NASA: First Science Data From Juno Reveals Secrets of Jupiter
The first science data from Juno was released by NASA and it has revealed some of Jupiter's secret. One of the data included in the first science from Juno is an image of the planet's south pole.
It's a region that's not typically explored. NASA's Juno spacecraft used its JunoCam to capture multiple images of Jupiter's south pole at an altitude of 32,000 miles (52,000 kilometers). There were cyclones present when the images were taken and can be seen as oval features in the image published by NASA.
Understanding the oldest and largest planet in the Solar System is important for NASA scientists since the data can provide them with information about the formation of the universe including the Earth. Jupiter is considered a gigantic turbulent world with polar cyclones as big as Earth. It is called the "biggest and baddest" in the Solar System due to its harsh magnetic field.
"We are excited to share these early discoveries, which help us better understand what makes Jupiter so fascinating," Diane Brown, Juno program executive at NASA Headquarters in Washington said in a press release. "It was a long trip to get to Jupiter, but these first results already demonstrate it was well worth the journey."
Juno was launched on Aug. 5, 2011, and it reached Jupiter's orbit on July 4, 2016. This is the reason why the first science data from Juno is highly anticipated by the scientific community because it may reveal secrets of Jupiter that no one has ever observed before. The first science from Juno will be published in two papers in the journal Science and astounding 44 papers in the journal of Geophysical Research Letters.
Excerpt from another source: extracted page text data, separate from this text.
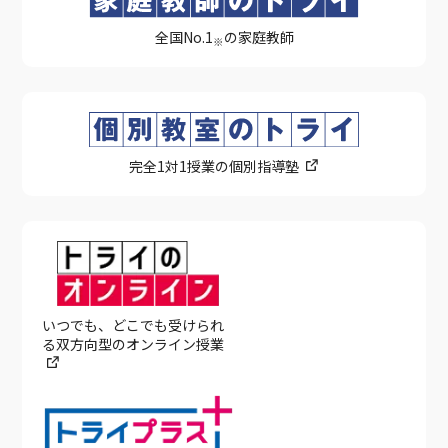
全国No.1
の家庭教師
※
完全1対1授業の個別指導塾
いつでも、どこでも受けられ
る双方向型のオンライン授業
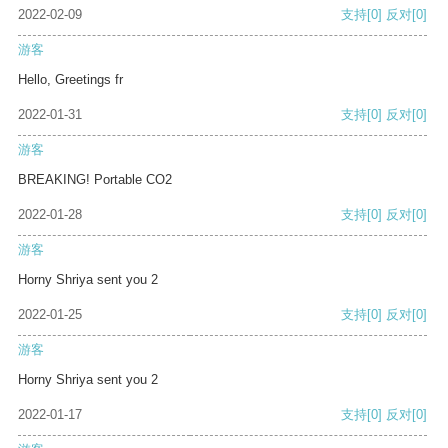
2022-02-09
支持
[0]
反对
[0]
游客
Hello, Greetings fr
2022-01-31
支持
[0]
反对
[0]
游客
BREAKING! Portable CO2
2022-01-28
支持
[0]
反对
[0]
游客
Horny Shriya sent you 2
2022-01-25
支持
[0]
反对
[0]
游客
Horny Shriya sent you 2
2022-01-17
支持
[0]
反对
[0]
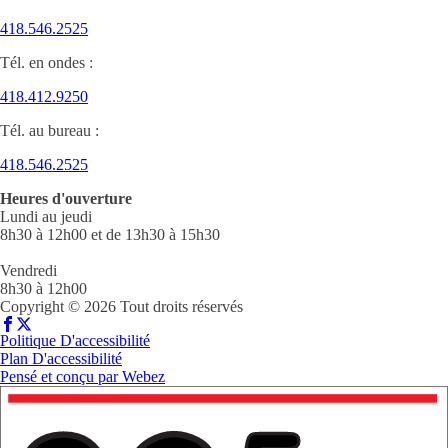
418.546.2525
Tél. en ondes :
418.412.9250
Tél. au bureau :
418.546.2525
Heures d'ouverture
Lundi au jeudi
8h30 à 12h00 et de 13h30 à 15h30
Vendredi
8h30 à 12h00
Copyright © 2026 Tout droits réservés
Politique D'accessibilité
Plan D'accessibilité
Pensé et conçu par
Webez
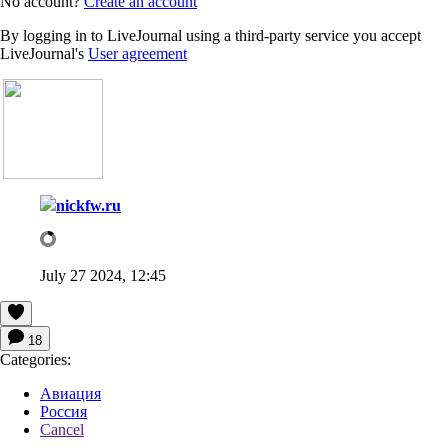
No account?
Create an account
By logging in to LiveJournal using a third-party service you accept
LiveJournal's
User agreement
nickfw.ru
July 27 2024, 12:45
18
Categories:
Авиация
Россия
Cancel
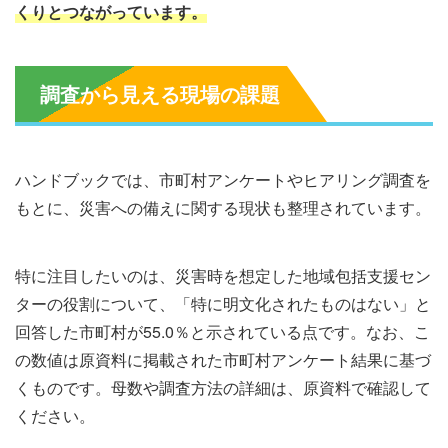
くりとつながっています。
調査から見える現場の課題
ハンドブックでは、市町村アンケートやヒアリング調査を
もとに、災害への備えに関する現状も整理されています。
特に注目したいのは、災害時を想定した地域包括支援セン
ターの役割について、「特に明文化されたものはない」と
回答した市町村が55.0％と示されている点です。なお、こ
の数値は原資料に掲載された市町村アンケート結果に基づ
くものです。母数や調査方法の詳細は、原資料で確認して
ください。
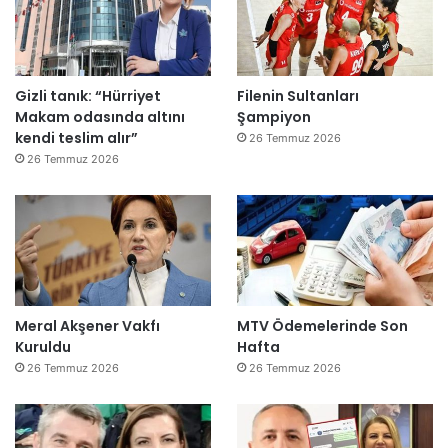
Gizli tanık: “Hürriyet
Filenin Sultanları
Makam odasında altını
Şampiyon
kendi teslim alır”
26 Temmuz 2026
26 Temmuz 2026
Meral Akşener Vakfı
MTV Ödemelerinde Son
Kuruldu
Hafta
26 Temmuz 2026
26 Temmuz 2026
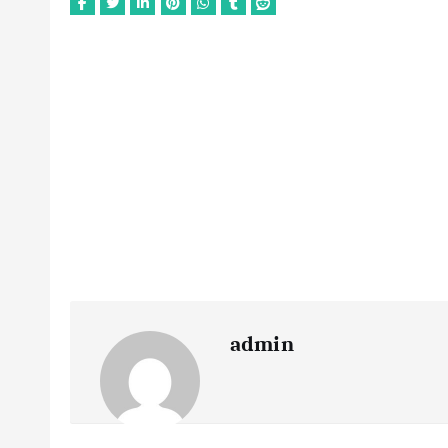
admin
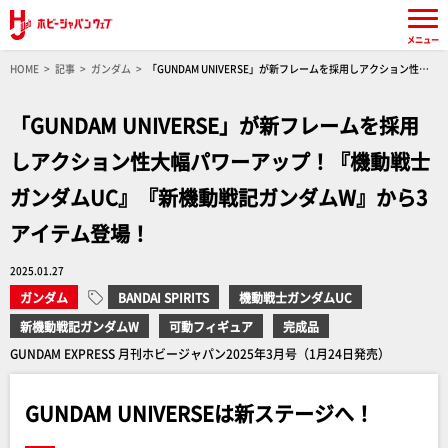
メニュー
HOME
記事
ガンダム
「GUNDAM UNIVERSE」が新フレームを採用しアクション性大
幅パワーアップ！『機動戦士ガンダムUC』『新機動戦記ガンダムW』から3アイテム登場！
「GUNDAM UNIVERSE」が新フレームを採用
しアクション性大幅パワーアップ！『機動戦士
ガンダムUC』『新機動戦記ガンダムW』から3
アイテム登場！
2025.01.27
ガンダム
BANDAI SPIRITS
機動戦士ガンダムUC
新機動戦記ガンダムW
可動フィギュア
完成品
GUNDAM EXPRESS 月刊ホビージャパン2025年3月号（1月24日発売）
GUNDAM UNIVERSEは新ステージへ！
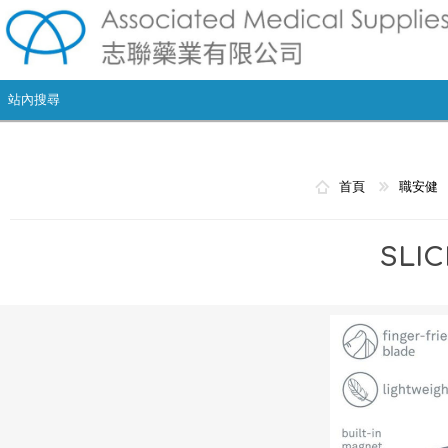
首頁
職安健
SLI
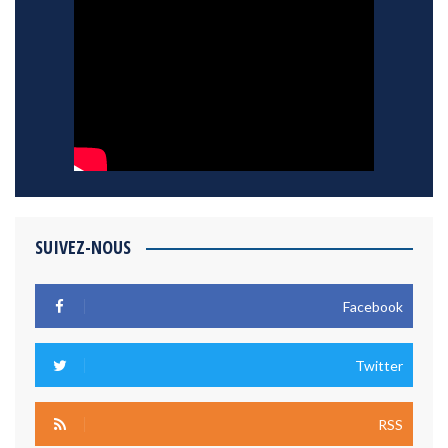
SUIVEZ-NOUS
Facebook
Twitter
RSS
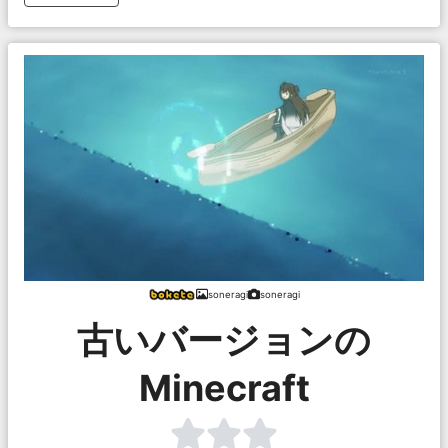
soneragi
soneragi
古いバージョンの
Minecraft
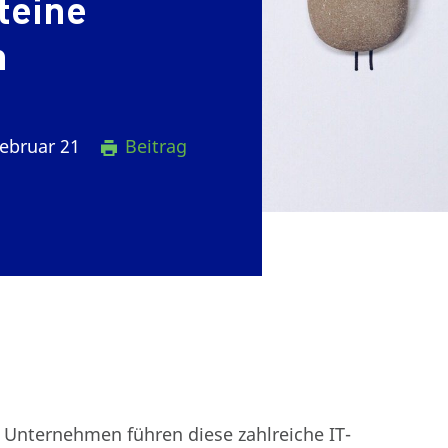
teine
n
ebruar 21
Beitrag
r Unternehmen führen diese zahlreiche IT-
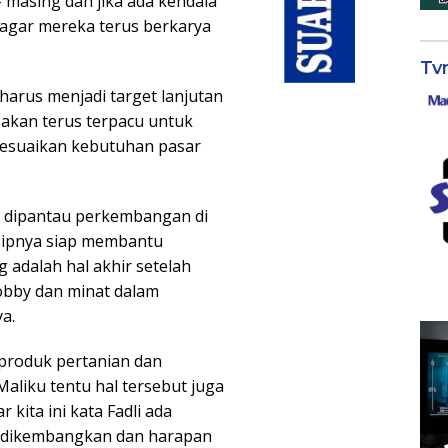
 masing dan jika ada kendala
r agar mereka terus berkarya
Tv
 harus menjadi target lanjutan
 akan terus terpacu untuk
esuaikan kebutuhan pasar
pi dipantau perkembangan di
nsipnya siap membantu
 adalah hal akhir setelah
bby dan minat dalam
a.
produk pertanian dan
aliku tentu hal tersebut juga
kita ini kata Fadli ada
n dikembangkan dan harapan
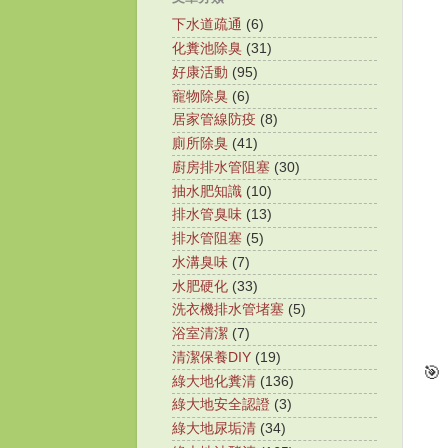
下水道疏通
(6)
化糞池除臭
(31)
好康活動
(95)
寵物除臭
(6)
居家管線防疫
(8)
廁所除臭
(41)
廚房排水管阻塞
(30)
抽水肥知識
(10)
排水管臭味
(13)
排水管阻塞
(5)
水溝臭味
(7)
水肥硬化
(33)
洗衣機排水管堵塞
(5)
浴室清潔
(7)
清潔保養DIY
(19)
🎯
綠大地化糞清
(136)
綠大地安全認證
(3)
綠大地尿垢清
(34)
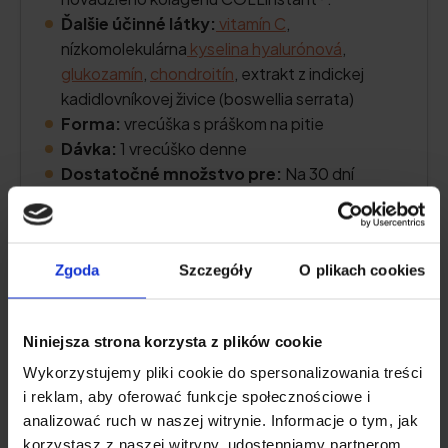
Ďalšie účinné látky:
vitamín C
,
nízkomolekulárna
kyselina hyalurónová
,
glukozamín
,
chondroitín
, extrakt z indickej
kadidlovníkovej živice (boswellia serrata)
Forma:
vrecúška s práškom na pitie
Dávka:
1 vrecúško denne
Dostatočné množstvo pre:
Na 30 dní
Overiť cenu
Zgoda
Szczegóły
O plikach cookies
Niniejsza strona korzysta z plików cookie
Popis produktu
Wykorzystujemy pliki cookie do spersonalizowania treści
i reklam, aby oferować funkcje społecznościowe i
Výhody a nevýhody
analizować ruch w naszej witrynie. Informacje o tym, jak
korzystasz z naszej witryny, udostępniamy partnerom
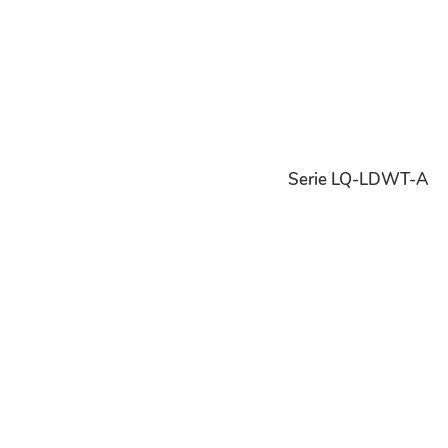
Serie LQ-LDWT-A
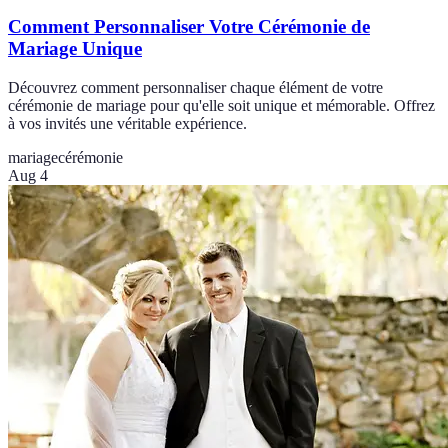
Comment Personnaliser Votre Cérémonie de
Mariage Unique
Découvrez comment personnaliser chaque élément de votre
cérémonie de mariage pour qu'elle soit unique et mémorable. Offrez
à vos invités une véritable expérience.
mariage
cérémonie
Aug 4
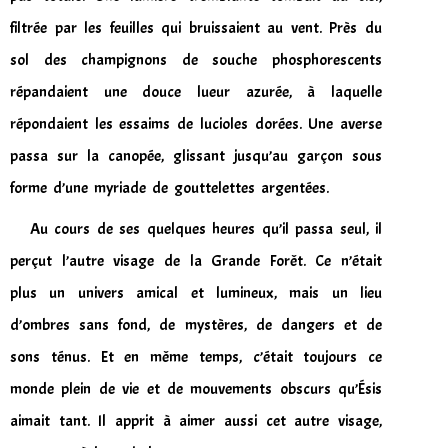
filtrée par les feuilles qui bruissaient au vent. Près du
sol des champignons de souche phosphorescents
répandaient une douce lueur azurée, à laquelle
répondaient les essaims de lucioles dorées. Une averse
passa sur la canopée, glissant jusqu’au garçon sous
forme d’une myriade de gouttelettes argentées.
Au cours de ses quelques heures qu’il passa seul, il
perçut l’autre visage de la Grande Forêt. Ce n’était
plus un univers amical et lumineux, mais un lieu
d’ombres sans fond, de mystères, de dangers et de
sons ténus. Et en même temps, c’était toujours ce
monde plein de vie et de mouvements obscurs qu’Ésis
aimait tant. Il apprit à aimer aussi cet autre visage,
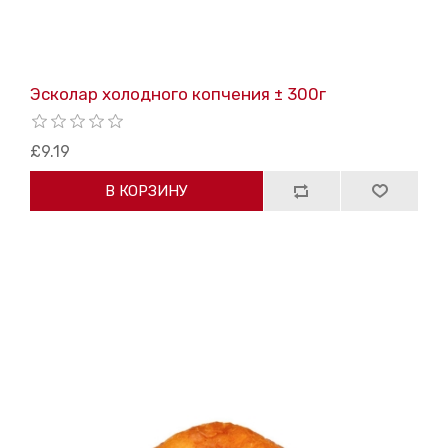
Эсколар холодного копчения ± 300г
£9.19
В КОРЗИНУ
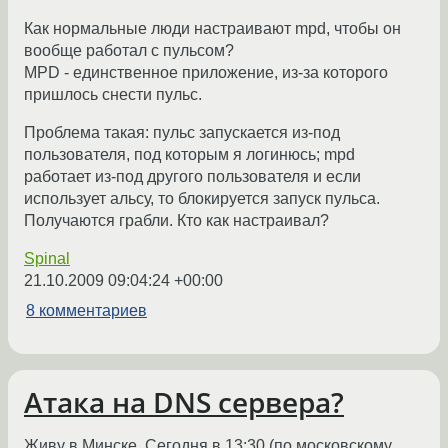
Как нормальные люди настраивают mpd, чтобы он
вообще работал с пульсом?
MPD - единственное приложение, из-за которого
пришлось снести пульс.
Проблема такая: пульс запускается из-под
пользователя, под которым я логинюсь; mpd
работает из-под другого пользователя и если
использует альсу, то блокируется запуск пульса.
Получаются грабли. Кто как настраивал?
Spinal
21.10.2009 09:04:24 +00:00
8 комментариев
Атака на DNS сервера?
Живу в Минске. Сегодня в 13:30 (по московскому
"We knew, going in, that Jupiter would throw us some curves," Scott Bolton, Juno principal investigator from the Southwest Research Institute in San Antonio said in a statement. "But now that we are here we are finding that Jupiter can throw the heat, as well as knuckleballs and sliders. There is so much going on here that we didn't expect that we have had to take a step back and begin to rethink of this as a whole new Jupiter."
The Earth-sized swirling storms on Jupiter's poles are just the beginning of the discoveries from first science data from Juno and the JunoCam. Scientists are now looking into how the gigantic storms originate and why both poles of the planet are different from each other.